== Exercise data ==
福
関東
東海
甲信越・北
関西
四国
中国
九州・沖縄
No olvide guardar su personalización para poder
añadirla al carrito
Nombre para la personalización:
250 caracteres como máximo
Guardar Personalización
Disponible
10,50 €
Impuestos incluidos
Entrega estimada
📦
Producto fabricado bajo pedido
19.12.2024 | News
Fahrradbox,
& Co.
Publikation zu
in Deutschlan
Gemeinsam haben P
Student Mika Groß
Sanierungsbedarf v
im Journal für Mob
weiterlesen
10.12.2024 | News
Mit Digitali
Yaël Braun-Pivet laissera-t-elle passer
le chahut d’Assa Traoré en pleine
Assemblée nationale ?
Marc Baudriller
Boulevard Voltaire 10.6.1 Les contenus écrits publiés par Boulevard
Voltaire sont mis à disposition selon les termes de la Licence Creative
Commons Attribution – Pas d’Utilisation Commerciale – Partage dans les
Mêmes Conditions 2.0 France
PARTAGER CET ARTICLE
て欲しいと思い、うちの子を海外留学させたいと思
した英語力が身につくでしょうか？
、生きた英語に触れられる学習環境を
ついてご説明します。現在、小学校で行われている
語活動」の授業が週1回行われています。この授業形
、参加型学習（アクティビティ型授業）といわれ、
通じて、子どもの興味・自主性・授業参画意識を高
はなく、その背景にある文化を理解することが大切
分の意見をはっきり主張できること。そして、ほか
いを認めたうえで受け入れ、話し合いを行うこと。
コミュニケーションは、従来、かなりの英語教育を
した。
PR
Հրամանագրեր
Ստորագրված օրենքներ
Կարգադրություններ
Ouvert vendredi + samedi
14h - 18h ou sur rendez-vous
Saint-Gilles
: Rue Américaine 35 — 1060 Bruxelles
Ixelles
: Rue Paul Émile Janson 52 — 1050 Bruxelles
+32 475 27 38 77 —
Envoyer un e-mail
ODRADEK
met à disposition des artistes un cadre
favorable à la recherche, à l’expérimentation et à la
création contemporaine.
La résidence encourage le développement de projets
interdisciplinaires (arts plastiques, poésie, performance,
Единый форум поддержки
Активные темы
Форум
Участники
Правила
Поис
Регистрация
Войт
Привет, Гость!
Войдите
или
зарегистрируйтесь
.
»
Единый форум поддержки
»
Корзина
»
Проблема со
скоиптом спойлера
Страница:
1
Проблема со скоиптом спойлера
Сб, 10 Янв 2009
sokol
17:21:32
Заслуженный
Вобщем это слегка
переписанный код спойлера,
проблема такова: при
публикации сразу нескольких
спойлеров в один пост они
===
◆ Assigned task ◆
Your answer consists solely of the lines from the top of the records above through the line that contains "Commons Attribution –", each echoed exactly.

◆ Expected answer ◆
福
関東
東海
甲信越・北
関西
四国
中国
九州・沖縄
No olvide guardar su personalización para poder
añadirla al carrito
Nombre para la personalización:
250 caracteres como máximo
Guardar Personalización
Disponible
10,50 €
Impuestos incluidos
Entrega estimada
📦
Producto fabricado bajo pedido
19.12.2024 | News
Fahrradbox,
& Co.
Publikation zu
in Deutschlan
Gemeinsam haben P
Student Mika Groß
Sanierungsbedarf v
im Journal für Mob
weiterlesen
10.12.2024 | News
Mit Digitali
Yaël Braun-Pivet laissera-t-elle passer
le chahut d’Assa Traoré en pleine
Assemblée nationale ?
Marc Baudriller
Boulevard Voltaire 10.6.1 Les contenus écrits publiés par Boulevard
Voltaire sont mis à disposition selon les termes de la Licence Creative
Commons Attribution – Pas d’Utilisation Commerciale – Partage dans les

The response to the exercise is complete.